• [What is expected] Begin with the line that has "See the attached". Give it and every line after it again, exactly, through the end of the entries below.

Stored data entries
----
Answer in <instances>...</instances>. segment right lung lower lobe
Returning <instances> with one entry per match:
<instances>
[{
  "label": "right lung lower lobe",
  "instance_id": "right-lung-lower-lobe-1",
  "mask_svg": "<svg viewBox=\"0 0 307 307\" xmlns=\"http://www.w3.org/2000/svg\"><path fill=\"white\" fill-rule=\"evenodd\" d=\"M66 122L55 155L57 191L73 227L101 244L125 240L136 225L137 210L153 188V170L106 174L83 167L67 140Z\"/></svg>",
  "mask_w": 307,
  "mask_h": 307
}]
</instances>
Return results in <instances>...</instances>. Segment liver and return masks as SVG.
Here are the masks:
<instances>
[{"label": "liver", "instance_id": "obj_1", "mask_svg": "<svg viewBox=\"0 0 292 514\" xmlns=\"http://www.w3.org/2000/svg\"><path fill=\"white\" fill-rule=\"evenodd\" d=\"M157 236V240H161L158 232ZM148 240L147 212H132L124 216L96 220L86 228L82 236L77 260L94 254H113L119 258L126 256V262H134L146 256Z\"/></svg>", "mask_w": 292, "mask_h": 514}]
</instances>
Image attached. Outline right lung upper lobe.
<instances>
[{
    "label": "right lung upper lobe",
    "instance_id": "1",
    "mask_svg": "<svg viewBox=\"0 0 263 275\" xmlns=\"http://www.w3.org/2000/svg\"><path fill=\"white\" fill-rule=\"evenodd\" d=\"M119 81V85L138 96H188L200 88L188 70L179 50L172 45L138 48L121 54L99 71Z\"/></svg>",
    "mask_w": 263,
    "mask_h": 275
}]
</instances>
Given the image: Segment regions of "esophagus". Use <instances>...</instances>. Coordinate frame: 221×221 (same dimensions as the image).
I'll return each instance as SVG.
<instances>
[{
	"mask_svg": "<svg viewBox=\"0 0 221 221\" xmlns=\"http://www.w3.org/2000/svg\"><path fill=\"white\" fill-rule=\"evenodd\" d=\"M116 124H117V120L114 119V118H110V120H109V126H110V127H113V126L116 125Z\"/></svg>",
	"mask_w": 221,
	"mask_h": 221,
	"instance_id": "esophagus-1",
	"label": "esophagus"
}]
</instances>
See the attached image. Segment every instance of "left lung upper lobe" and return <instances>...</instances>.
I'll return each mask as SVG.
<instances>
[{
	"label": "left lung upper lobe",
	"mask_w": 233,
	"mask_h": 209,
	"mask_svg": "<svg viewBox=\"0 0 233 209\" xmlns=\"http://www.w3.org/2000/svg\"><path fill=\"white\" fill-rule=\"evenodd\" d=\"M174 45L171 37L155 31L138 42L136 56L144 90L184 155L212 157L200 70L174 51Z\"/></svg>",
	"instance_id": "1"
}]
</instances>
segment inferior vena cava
----
• [Exercise solution]
See the attached image. Segment every instance of "left lung upper lobe" and return <instances>...</instances>.
I'll return each mask as SVG.
<instances>
[{
	"label": "left lung upper lobe",
	"mask_w": 233,
	"mask_h": 209,
	"mask_svg": "<svg viewBox=\"0 0 233 209\" xmlns=\"http://www.w3.org/2000/svg\"><path fill=\"white\" fill-rule=\"evenodd\" d=\"M174 45L171 37L155 31L138 42L136 56L144 90L184 155L212 157L200 70L174 51Z\"/></svg>",
	"instance_id": "1"
}]
</instances>
segment inferior vena cava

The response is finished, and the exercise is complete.